The deal completed an important hat trick as Enel became the first company to issue SLBs in all three major currencies (dollars, euros and sterling) to boost its investor base. Completing the trio allowed Enel to put a value on sustainability by calculating an average upfront discount of –15bp across the deals.
As a regular sterling issuer, Enel decided to forgo the small price advantage of issuing in euros at the time, or even waiting to issue an ECB-eligible transaction in early 2021, in order to follow its strategy and maintain diversification.
“We were not in a wait-and-see mood. We were already planning to issue sterling, according to market conditions. It was part of the strategy,” Canta said.
The strategy paid off as the final spread implied a new issue concession of –10bp and a considerable tightening of 30bp from IPTs.
Enel used a pioneering £500m derivative to swap the sterling proceeds back to euros. The first-ever bilateral sustainability-linked cross-currency swap is one of the first sustainable debt instruments to require a bank counterparty to match a company’s KPI commitments with similar pledges of its own.
This two-way commitment is expected to be seen more in 2021, as banks’ portfolios and lending continue to come under greater scrutiny.
“It’s the first product of this kind; of course also other banks are moving to this kind of approach,” said Nicole Della Vedova, Enel’s head of corporate finance.
Enel pledged to pay a step-up if it missed its renewables KPI target, and JP Morgan committed to a similar step-up if it missed its own KPI target to lend at least US$200bn annually in financing to drive action on climate change and the UN’s SDGs from 2020 to 2022.

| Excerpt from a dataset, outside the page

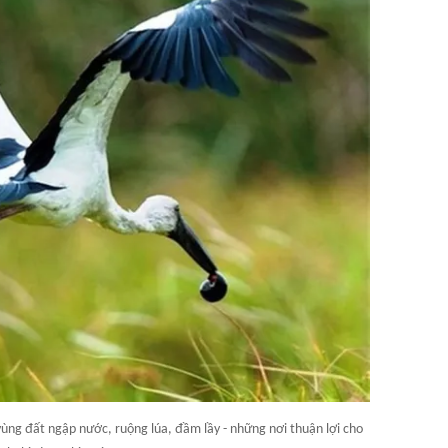
ùng đất ngập nước, ruộng lúa, đầm lầy - những nơi thuận lợi cho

Enel is a big user of derivatives as it hedges its purchases of raw materials and capex investments, and is now looking at moving all of its derivatives portfolio into a similar structure, Canta said.
The flexibility of the framework makes it relatively easy for Enel to add other financing instruments, and it is considering new sustainability-linked instruments for 2021, including subsidised and development finance, factoring and trade financing, and shows no signs of slowing this year.